FRIDAY 10.26.18

3 x 4 Min AMRAPS

Each AMRAP is 4 Minutes
of
4 Power Snatch
4 Front Squat
4 Bar Facing Burpees

Rest 2 Min Between AMRAPS

RX Men: 95#
RX Women: 65#

RX + Men: 95# + (go heavier if you want) but DEFINITELY switch to Overhead Squats
RX + Women: 65# + (go heavier if you want but DEFINITELY switch to Overhead Squats)

Score: Total Completed Rounds from each AMRAP + any additional reps from each.

Goal: 3 Rounds + Each time!!

PROGRAM A

3 x 4 Min AMRAPS

Each AMRAP is 4 Minutes
of
8 Dumbbell Power Snatch (alternating)
4 Dumbbell Front Squat
4 Dumbbell Facing Burpees

Rest 2 Min Between AMRAPS

RX Men: 40# Dumbbells
RX Women: 20# Dumbbells

RX + Men: 40-50# + (go heavier if you want) but DEFINITELY switch to Dumbbell Overhead Squats
RX + Women: 25-35# + (go heavier if you want) but DEFINITELY switch to Single Dumbbell Overhead Squats

Score: Total Completed Rounds from each AMRAP + any additional reps from each.

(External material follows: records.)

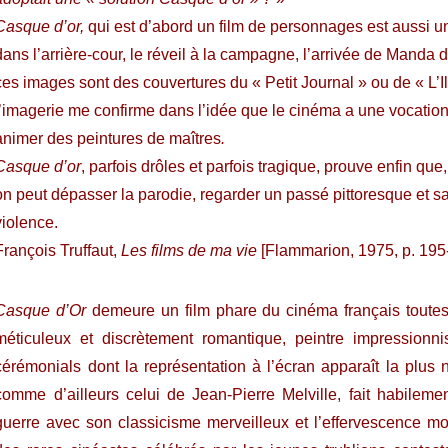
Casque d’or,
qui est d’abord un film de personnages est aussi une
dans l’arrière-cour, le réveil à la campagne, l’arrivée de Manda d
ces images sont des couvertures du « Petit Journal
» ou de « L’I
l’imagerie me confirme dans l’idée que le cinéma a une vocation 
animer des peintures de maîtres
.
Casque d’or
, parfois drôles et parfois tragique, prouve enfin que
on peut dépasser la parodie, regarder un passé pittoresque et sa
violence.
François Truffaut,
Les films de ma vie
[Flammarion, 1975, p. 195
Casque d’Or
demeure un film phare du cinéma français toutes
méticuleux et discrètement romantique, peintre impressionn
cérémonials dont la représentation à l’écran apparaît la plus 
comme d’ailleurs celui de Jean-Pierre Melville, fait habilemen
guerre avec son classicisme merveilleux et l’effervescence mod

Goal: 3 Rounds + Each time!!

NOTES:

For this workout you will do a 4 minute AMRAP - 3 times.  So when the clock starts you will do the 4 Power Snatches, 4 Front Squats, and 4 Bar Facing Burpees as many times as you can in 4 min.  When the clock hits 4 min you will rest for 2 min.  During that time - note your score.  After 2 minutes of resting you will start over with another 4 minute AMRAP.  You will start fresh with a brand new round and again do as many rounds as possible in 4 min followed by a 2 min rest.  Finally you will complete ONE MORE 4 min AMRAP.

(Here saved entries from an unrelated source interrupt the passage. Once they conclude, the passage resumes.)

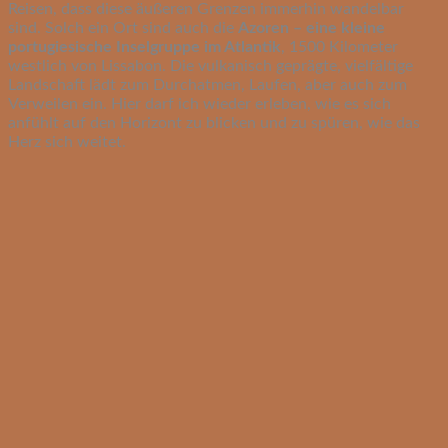
Reisen, dass diese äußeren Grenzen immerhin wandelbar
sind. Solch ein Ort sind auch die
Azoren – eine kleine
portugiesische Inselgruppe im Atlantik
, 1500 Kilometer
westlich von Lissabon. Die vulkanisch geprägte, vielfältige
Landschaft lädt zum Durchatmen, Laufen, aber auch zum
Verweilen ein. Hier darf ich wieder erleben, wie es sich
anfühlt auf den Horizont zu blicken und zu spüren, wie das
Herz sich weitet.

At the end you add up all of the completed rounds you got plus any additional reps for your score.

For the power snatch the bar will start on the ground.  You will have your feet under your hips and the heels down.  Hands are wide in your overhead squat grip.  You will have a hinge at the hip and a bend at the knee.  Chest stays lifted, arms straight and back flat. To lift drive the heels down and lift the chest. Once past the knees think - jump - shrug - pull the elbows high and outside (to keep the bar close) - pull under the bar slightly as you punch to lock out over head.  In the catch the heels are down, knees out, chest up and bar over the middle of the body.  Stand to finish.

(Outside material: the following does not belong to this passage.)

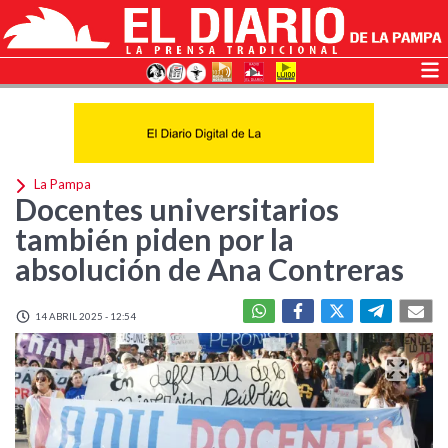
La Pampa
Docentes universitarios
también piden por la
absolución de Ana Contreras
14 ABRIL 2025 - 12:54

For the front squats you will bring the bar to the front of the shoulder with the elbows high.

If you are doing the overhead squat you will keep the bar over your head/over the middle of your body.

For either squat you will reach the butt back and down. Drive the knees out.  Keep the heels down and chest up.  Get the butt lower than the knees at the bottom (no collapsing or plopping).  Stand all of the way up.

For the bar facing burpee you will face your bar.  Get your chest and thighs to the ground by either jumping or stepping back.  Jump or step the feet back in.  Jump over your bar.  Turn around and repeat!